DATA TO PROCESS:

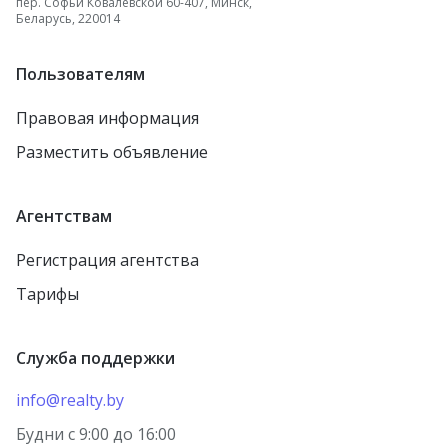
пер. Софьи Ковалевской 60-407, Минск,
Беларусь, 220014
Пользователям
Правовая информация
Разместить объявление
Агентствам
Регистрация агентства
Тарифы
Служба поддержки
info@realty.by
Будни с 9:00 до 16:00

ACTIVITY:
Your copy should match the records word for word, with the pictures removed.

RESULT FOR THIS TASK:
пер. Софьи Ковалевской 60-407, Минск,
Беларусь, 220014
Пользователям
Правовая информация
Разместить объявление
Агентствам
Регистрация агентства
Тарифы
Служба поддержки
info@realty.by
Будни с 9:00 до 16:00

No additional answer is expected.